Rozdział 2

649 43 3
                                    

Rozdział 2

Reszta lekcji przebiegła bez zbędnych wydarzeń .Gdy usłyszała długo wyczekiwany przez nią dzwonek spakowała się i pośpiesznie wyszła z klasy .Usiadła na jednej z ławek przed szkołą  założyła słuchawki i lekko wybijała rytm piosenki  na obudowie swojego telefonu . Z transu wybił ją głośny dźwięk klaksonu samochodowego jej taty . Wstała, ponownie zastanawiając się nad tym kim jest  jej macocha  . Wsiadając do auta usłyszała donośny głos swojego ojca .

-Hej ,jak tam w szkole ?

-Może być .Jedzmy już poznać tą twoją nową rodzinkę .

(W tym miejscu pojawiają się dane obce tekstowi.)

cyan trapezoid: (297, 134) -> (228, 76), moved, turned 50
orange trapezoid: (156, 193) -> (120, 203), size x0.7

Powiedziała Mer szyderczym głosem nie żałując swoich słów ani przez chwile . W myślach postanowiła , że  nigdy nie wybaczy mu tego że zostawił umierającą na raka mamę dla jakiejś innej kobiety . Jej ojciec ciężko westchnął i ruszył . Po 20 minutach nie zręcznej ciszy skręcili na podjazd jednego z wielkich domów .

-Za nie długo poznasz prawdę a teraz proszę cię abyś była miła .

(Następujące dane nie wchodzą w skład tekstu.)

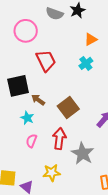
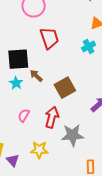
cyan star: (27, 118) -> (16, 83), moved
gray star: (83, 153) -> (73, 135), turned 30

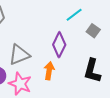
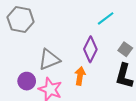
gray square: (93, 31) -> (125, 49), moved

Wysiadł z pojazdu i ruszył w stronę wejścia do domu , wyjmując przy tym kluczyki ze spodni . Nastolatka pośpiesznie wysiadła i podbiegła  do ojca .

-Jaka prawda ? Zostawiłeś mamę dla jakiejś głupiej niuni bo ma raka. To jest prawda .  Jesteś najgorszym człowiekiem jakiego znam . Nie wiem jakim cudem jestem twoją córką .

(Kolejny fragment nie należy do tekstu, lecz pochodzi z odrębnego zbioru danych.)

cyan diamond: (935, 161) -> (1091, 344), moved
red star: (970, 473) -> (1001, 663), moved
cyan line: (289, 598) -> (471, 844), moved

Ostatnie słowa prawie wykrzyczała . Ojciec stał nie ruszony słowami jakie przed chwilą  usłyszał i popatrzył na kobietę  stojącą w drzwiach . Do jej oczu napłynęły łzy . Margaret popatrzyła na nią i momentalnie chciała cofnąć swoje słowa . Kobieta miała brązowe włosy sięgające do ramion i zielone oczy. Nie był to typ kobiety z toną makijażu i pomarańczową skórą . Wyglądała tak jak Margaret chciała wyglądać w przyszłości  . Z przemyśleń wyrwał ją nie zwykle zdenerwowany głos taty .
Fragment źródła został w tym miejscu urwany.